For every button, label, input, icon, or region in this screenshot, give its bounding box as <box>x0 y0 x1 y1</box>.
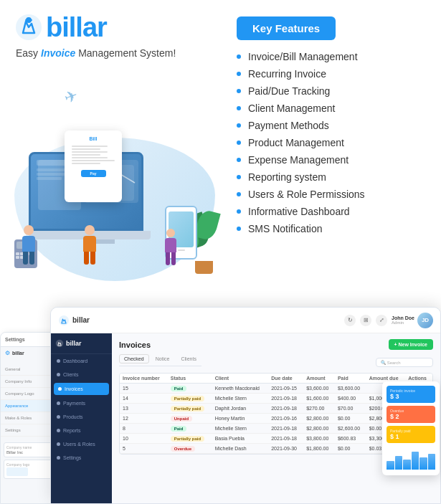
settings-logo-row: ⚙ billar <box>5 350 52 356</box>
feature-item-10: Informative Dashboard <box>237 206 427 217</box>
col-due-date: Due date <box>268 374 303 384</box>
side-card-orange: Overdue $ 2 <box>387 406 435 423</box>
settings-item-settings[interactable]: Settings <box>1 424 57 437</box>
laptop-illustration: Bill Pay <box>29 152 172 267</box>
settings-panel: Settings ⚙ billar General Company Info C… <box>0 332 57 504</box>
bullet-icon-3 <box>237 89 241 93</box>
person-1 <box>18 225 39 268</box>
col-status: Status <box>168 374 212 384</box>
chart-bar-5 <box>419 457 427 470</box>
key-features-button[interactable]: Key Features <box>237 16 336 40</box>
sidebar-item-invoices[interactable]: Invoices <box>54 383 109 395</box>
status-badge: Partially paid <box>171 406 204 412</box>
plant-pot <box>195 261 213 274</box>
bottom-section: Settings ⚙ billar General Company Info C… <box>0 296 441 504</box>
svg-rect-5 <box>37 177 62 180</box>
dashboard-header: billar ↻ ⊞ ⤢ John Doe Admin JD <box>51 308 440 333</box>
status-badge: Overdue <box>171 446 195 452</box>
bullet-icon-4 <box>237 106 241 110</box>
svg-rect-3 <box>37 168 65 171</box>
illustration: ✈ Bill Pay <box>14 66 219 295</box>
nav-dot <box>57 456 60 460</box>
dashboard-logo-text: billar <box>72 316 90 324</box>
bullet-icon-9 <box>237 192 241 196</box>
bullet-icon-5 <box>237 123 241 128</box>
nav-dot <box>57 429 60 432</box>
chart-bar-3 <box>403 460 411 470</box>
settings-item-appearance[interactable]: Appearance <box>1 400 57 412</box>
nav-dot-active <box>58 387 62 391</box>
person-3 <box>161 229 179 268</box>
bullet-icon-6 <box>237 141 241 145</box>
sidebar-item-users-roles[interactable]: Users & Roles <box>51 437 112 451</box>
status-badge: Paid <box>171 426 187 432</box>
dashboard-logo: billar <box>58 315 90 326</box>
grid-icon[interactable]: ⊞ <box>360 315 371 326</box>
right-side: Key Features Invoice/Bill Management Rec… <box>222 13 427 294</box>
user-avatar[interactable]: JD <box>417 313 433 328</box>
tab-checked[interactable]: Checked <box>119 354 149 363</box>
side-card-blue: Periodic invoice $ 3 <box>387 386 435 403</box>
sidebar-item-clients[interactable]: Clients <box>51 368 112 381</box>
feature-item-5: Payment Methods <box>237 120 427 131</box>
feature-item-8: Reporting system <box>237 171 427 183</box>
feature-item-6: Product Management <box>237 137 427 148</box>
expand-icon[interactable]: ⤢ <box>376 315 387 326</box>
page-title: Invoices <box>119 341 384 349</box>
sidebar-item-settings[interactable]: Settings <box>51 451 112 465</box>
logo-text: billar <box>46 14 107 41</box>
mini-chart <box>387 446 435 471</box>
feature-item-2: Recurring Invoice <box>237 68 427 80</box>
tabs-search-row: Checked Notice Clients 🔍 Search <box>119 354 433 371</box>
person-2 <box>79 225 100 268</box>
col-client: Client <box>212 374 269 384</box>
status-badge: Partially paid <box>171 396 204 401</box>
sidebar-item-products[interactable]: Products <box>51 410 112 424</box>
features-list: Invoice/Bill Management Recurring Invoic… <box>237 51 427 234</box>
sidebar-logo: billar <box>51 333 112 354</box>
bullet-icon-11 <box>237 227 241 231</box>
bullet-icon-2 <box>237 72 241 76</box>
settings-item-company-info[interactable]: Company Info <box>1 376 57 388</box>
chart-bar-6 <box>428 454 436 470</box>
nav-dot <box>57 373 60 376</box>
bill-paper: Bill Pay <box>65 130 122 202</box>
nav-dot <box>57 401 60 405</box>
status-badge: Partially paid <box>171 436 204 442</box>
col-paid: Paid <box>335 374 366 384</box>
feature-item-3: Paid/Due Tracking <box>237 85 427 97</box>
settings-item-make-roles[interactable]: Make & Roles <box>1 412 57 424</box>
bullet-icon-10 <box>237 209 241 214</box>
feature-item-4: Client Management <box>237 103 427 114</box>
settings-item-general[interactable]: General <box>1 363 57 376</box>
nav-dot <box>57 415 60 419</box>
paper-plane-icon: ✈ <box>62 86 80 108</box>
dashboard-header-icons: ↻ ⊞ ⤢ John Doe Admin JD <box>344 313 433 328</box>
chart-bar-2 <box>395 456 403 470</box>
chart-bar-4 <box>412 452 419 470</box>
sidebar-item-dashboard[interactable]: Dashboard <box>51 354 112 368</box>
col-amount: Amount <box>303 374 335 384</box>
tagline: Easy Invoice Management System! <box>16 47 222 59</box>
col-invoice-number: Invoice number <box>120 374 168 384</box>
top-section: billar Easy Invoice Management System! ✈… <box>0 0 441 301</box>
sidebar-item-payments[interactable]: Payments <box>51 396 112 410</box>
search-input[interactable]: 🔍 Search <box>376 358 433 367</box>
bill-lines <box>72 144 115 166</box>
dashboard-tabs: Checked Notice Clients <box>119 354 201 366</box>
status-badge: Unpaid <box>171 416 192 422</box>
new-invoice-button[interactable]: + New Invoice <box>389 339 434 350</box>
dashboard-user: John Doe Admin JD <box>392 313 433 328</box>
settings-panel-header: Settings <box>1 333 57 347</box>
sidebar-logo-text: billar <box>66 340 82 347</box>
tab-notice[interactable]: Notice <box>151 354 175 363</box>
feature-item-1: Invoice/Bill Management <box>237 51 427 62</box>
bill-label: Bill <box>90 136 98 141</box>
nav-dot <box>57 359 60 363</box>
left-side: billar Easy Invoice Management System! ✈… <box>14 13 222 294</box>
dashboard-logo-icon <box>58 315 70 326</box>
settings-item-company-logo[interactable]: Company Logo <box>1 388 57 400</box>
refresh-icon[interactable]: ↻ <box>344 315 356 326</box>
sidebar-item-reports[interactable]: Reports <box>51 424 112 437</box>
tab-clients[interactable]: Clients <box>176 354 201 363</box>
^^^^
_Task prompt_
Line count for the string "search": tally the lines of the records above that contain it and give only the result.

_Solved exercise_
2